- _Prompt_: Take each line of the data that contains the string "Chăm" and copy it.
====== Dataset content ======
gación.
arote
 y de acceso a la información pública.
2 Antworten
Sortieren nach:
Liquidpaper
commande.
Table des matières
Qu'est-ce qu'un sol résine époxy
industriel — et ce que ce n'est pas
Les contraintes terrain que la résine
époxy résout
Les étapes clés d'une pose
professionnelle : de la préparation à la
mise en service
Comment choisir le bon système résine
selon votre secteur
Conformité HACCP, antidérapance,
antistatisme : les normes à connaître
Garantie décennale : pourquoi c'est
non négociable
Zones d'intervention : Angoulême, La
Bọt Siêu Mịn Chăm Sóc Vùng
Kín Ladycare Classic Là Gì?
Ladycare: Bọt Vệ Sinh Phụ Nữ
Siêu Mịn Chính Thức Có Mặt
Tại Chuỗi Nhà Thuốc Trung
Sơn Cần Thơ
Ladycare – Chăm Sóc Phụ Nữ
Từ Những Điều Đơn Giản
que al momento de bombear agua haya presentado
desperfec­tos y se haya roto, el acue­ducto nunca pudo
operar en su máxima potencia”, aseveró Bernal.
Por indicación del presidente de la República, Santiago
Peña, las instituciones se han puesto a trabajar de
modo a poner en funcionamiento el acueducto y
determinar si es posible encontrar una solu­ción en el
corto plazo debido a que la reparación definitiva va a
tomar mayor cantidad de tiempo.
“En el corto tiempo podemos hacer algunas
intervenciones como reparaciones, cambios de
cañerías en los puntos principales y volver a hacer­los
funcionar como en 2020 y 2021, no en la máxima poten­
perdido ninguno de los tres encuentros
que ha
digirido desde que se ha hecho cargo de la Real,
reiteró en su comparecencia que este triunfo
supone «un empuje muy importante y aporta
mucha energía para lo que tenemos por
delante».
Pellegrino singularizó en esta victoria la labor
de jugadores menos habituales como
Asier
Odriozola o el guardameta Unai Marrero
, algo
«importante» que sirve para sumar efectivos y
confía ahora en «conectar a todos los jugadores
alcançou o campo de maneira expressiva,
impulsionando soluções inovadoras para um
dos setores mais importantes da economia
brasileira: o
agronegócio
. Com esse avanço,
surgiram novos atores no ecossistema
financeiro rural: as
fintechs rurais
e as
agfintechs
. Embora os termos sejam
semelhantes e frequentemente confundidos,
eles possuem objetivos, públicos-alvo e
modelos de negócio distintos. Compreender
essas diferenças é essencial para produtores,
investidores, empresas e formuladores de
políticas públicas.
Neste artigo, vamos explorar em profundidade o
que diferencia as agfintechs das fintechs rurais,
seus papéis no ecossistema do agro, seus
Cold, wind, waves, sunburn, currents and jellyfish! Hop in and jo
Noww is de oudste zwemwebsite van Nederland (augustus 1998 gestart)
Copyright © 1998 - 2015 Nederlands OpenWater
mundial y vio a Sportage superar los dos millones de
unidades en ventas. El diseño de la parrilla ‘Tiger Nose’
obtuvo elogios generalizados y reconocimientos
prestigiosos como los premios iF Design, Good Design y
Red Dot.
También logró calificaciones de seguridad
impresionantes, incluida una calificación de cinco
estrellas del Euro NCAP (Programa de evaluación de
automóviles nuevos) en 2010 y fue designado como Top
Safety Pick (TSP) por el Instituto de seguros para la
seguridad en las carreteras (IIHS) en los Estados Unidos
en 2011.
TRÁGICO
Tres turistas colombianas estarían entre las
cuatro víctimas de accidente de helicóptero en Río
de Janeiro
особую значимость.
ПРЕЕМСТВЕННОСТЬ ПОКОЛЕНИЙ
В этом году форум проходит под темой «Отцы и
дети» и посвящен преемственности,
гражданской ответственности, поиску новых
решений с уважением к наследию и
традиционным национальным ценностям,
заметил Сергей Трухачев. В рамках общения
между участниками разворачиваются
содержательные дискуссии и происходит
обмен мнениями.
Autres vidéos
======
- _Answer section_:
Bọt Siêu Mịn Chăm Sóc Vùng
Ladycare – Chăm Sóc Phụ Nữ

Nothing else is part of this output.